* _To do_
Set down the records exactly, and omit any image found in them.

* _Working data_
##########

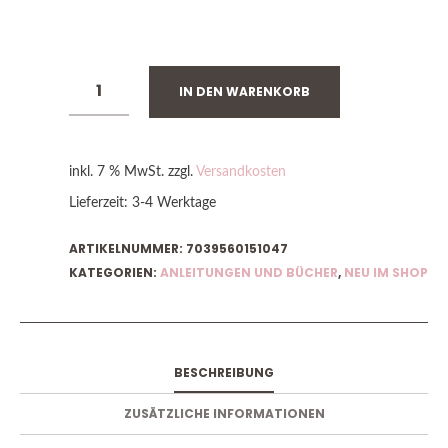
VORRÄTIG
IN DEN WARENKORB
inkl. 7 % MwSt.
zzgl.
Versandkosten
Lieferzeit:
3-4 Werktage
ARTIKELNUMMER:
7039560151047
KATEGORIEN:
ANLEITUNGEN UND BÜCHER
,
NEU IM SHOP
BESCHREIBUNG
ZUSÄTZLICHE INFORMATIONEN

##########

* _Finished task_
VORRÄTIG
IN DEN WARENKORB
inkl. 7 % MwSt.
zzgl.
Versandkosten
Lieferzeit:
3-4 Werktage
ARTIKELNUMMER:
7039560151047
KATEGORIEN:
ANLEITUNGEN UND BÜCHER
,
NEU IM SHOP
BESCHREIBUNG
ZUSÄTZLICHE INFORMATIONEN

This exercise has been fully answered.